How Agent Role Structure Alters Operating Characteristics of Large Language Model Clinical Classifiers: A Comparative Study of Specialist and Deliberative Multi-Agent Protocols
Journal:
medRxiv
Published Date:
Feb 24, 2026
Abstract
Large language models (LLMs) are increasingly evaluated for structured clinical decision support tasks, often using multi-agent architectures. Prior work has compared single-agent and multi-agent inference. However, the effect of internal role structure within multi-agent systems on classification behavior remains underexplored. We evaluate two multi-agent prompting protocols, implemented as deterministic Directed Acyclic Graph (DAG) systems, a Generic Deliberative (GD) protocol and a Feature-Specialist (FS) protocol, on tabular clinical heart disease data from the UCI Cleveland dataset. Structured variables are rendered into primarily text-based feature descriptions while preserving clinically relevant numeric values. The two protocols differ only in their prompt-level role decomposition and information routing, while base model, model weights, deterministic decoding with temperature set to 0, computational budget, and aggregation logic are held constant. The results show systematic differences in predictive behavior attributable solely to prompt-level role structure. The FS protocol improves overall accuracy by 0.07 and macro-F1 by 0.06. However, this improvement is accompanied by a marked operating-point shift in which specificity increases by 0.22 while sensitivity decreases by 0.13, with corresponding redistribution of class-wise precision.

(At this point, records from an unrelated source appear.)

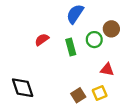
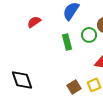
red semicircle: (42, 40) -> (34, 22), moved

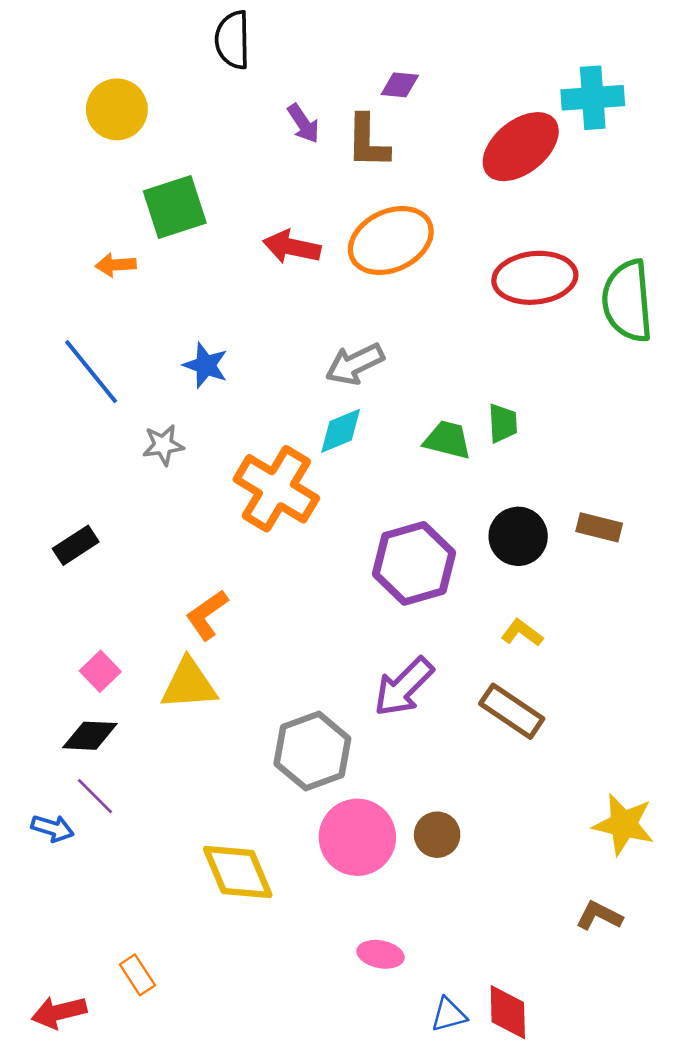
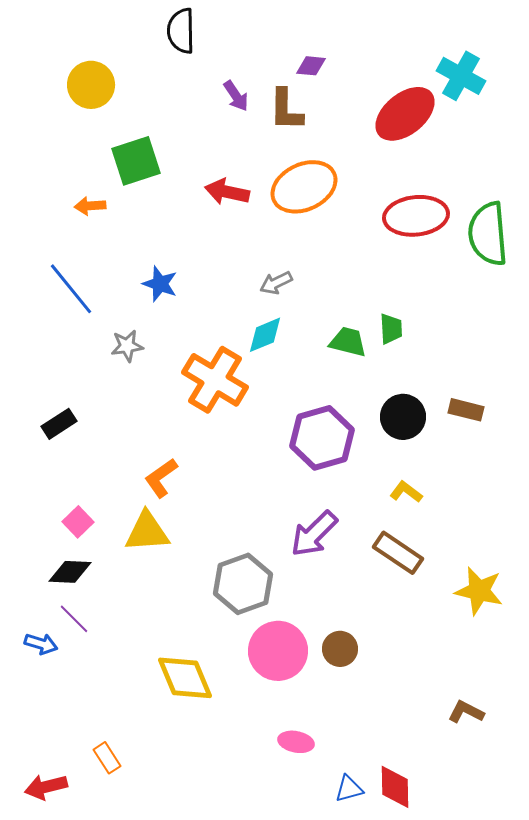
cyan cross: (593, 98) -> (461, 76), turned 33
gray arrow: (355, 364) -> (276, 283), size x0.7
yellow star: (624, 824) -> (479, 591), moved

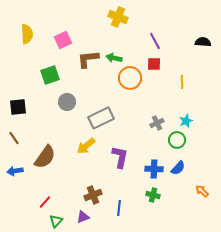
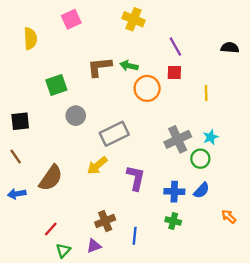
pink square: (63, 40) -> (71, 19), moved
gray cross: (157, 123) -> (178, 139), size x1.6

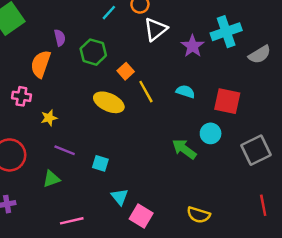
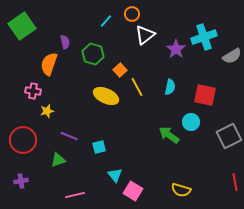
cyan semicircle: (185, 92) -> (170, 87), turned 84
yellow star: (49, 118) -> (47, 111), moved
cyan square: (100, 163) -> (99, 147), turned -32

Notably, the increase in specificity corresponds to a reduction in false positive classifications, indicating decreased over-diagnosis under the FS configuration. These findings indicate that multi-agent role decomposition introduces a structured inductive bias in deterministic LLM-based classification. Prompt protocol and agent role design should therefore be regarded as core modeling decisions, as they show measurable influence on performance tradeoffs, particularly in safety-sensitive deployment contexts.